Talking online with friends the other day, someone brought up that crane operators in NYC can make $400-$500K a year. Yes, a year. I figured I’d confirm that before writing this post and it appears to be accurate.
At first glance one may think this is outrageous, or perhaps they chose the wrong field. I mean I enjoy being a DBA and a disaster geek, but I can’t say I’ve ever made $400K in one year! And for what, I mean you lift things up and them down. Right?
Let me come back to that.
So, last night, I got paid quite a tidy bundle (but not nearly that much) for literally logging into a client computer, opening up VisualCron and clicking on a task and saying, “disable task”. On one hand, it seemed ridiculous; not just because of what they were paying me, but because this process was the result of several meetings, more than one email and a review process.
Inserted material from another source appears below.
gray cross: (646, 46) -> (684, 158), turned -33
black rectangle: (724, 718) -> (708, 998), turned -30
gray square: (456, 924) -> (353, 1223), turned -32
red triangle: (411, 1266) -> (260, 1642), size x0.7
All to say, “stop copying this file.”
But, this file was part of a key backup process for a core part of the client’s business. I had initially setup an entire process to ensure that a backup was being copied from an AIX server in one datacenter to a local NAS and then to the remote datacenter. It is a bit more complex than it sounds. But it worked. And the loss of a timely backup would impact their ability to recover by hours if not days. This could potentially cost them 100s of thousands of dollars if not into the millions.
So the meetings and phonecalls and emails weren’t just “which button should Greg click” but covered questions like, “do we have the backups we think we have?” “Are they getting to the right place(s)?” “Are they getting there in a timely fashion?” And even, “when we uncheck this, we need to make sure the process for the day is complete and we don’t break it.”
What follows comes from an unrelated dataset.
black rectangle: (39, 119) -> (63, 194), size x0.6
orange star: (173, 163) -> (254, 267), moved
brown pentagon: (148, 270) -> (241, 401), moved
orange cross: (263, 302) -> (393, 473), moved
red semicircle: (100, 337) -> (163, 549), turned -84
So, me unchecking that button after hours, as much as it cost the company was really the end of a complex chain of events designed to make sure that they didn’t risk losing a LOT of money if things went wrong. Call it an insurance payment if you will.
Those crane operators in NYC? They’re not simply lifting up a beam here and there and randomly placing it someplace. They’re maneuvering complex systems in tight spaces with heavy loads where sudden gusts can set things swaying or spinning and a single mistake can do $1000s in damage or even kill people.
It’s not such much what they’re being paid to do, as much as how much they are being paid to avoid the cost of a mistake. I wasn’t paid just to unclick a button. I was paid (as were the others in the meetings) to make sure it was the right button and at the right time and that it wouldn’t cost even more.
Sometimes we’re not paid for what we do, as much as we’re paid for what we’re not doing.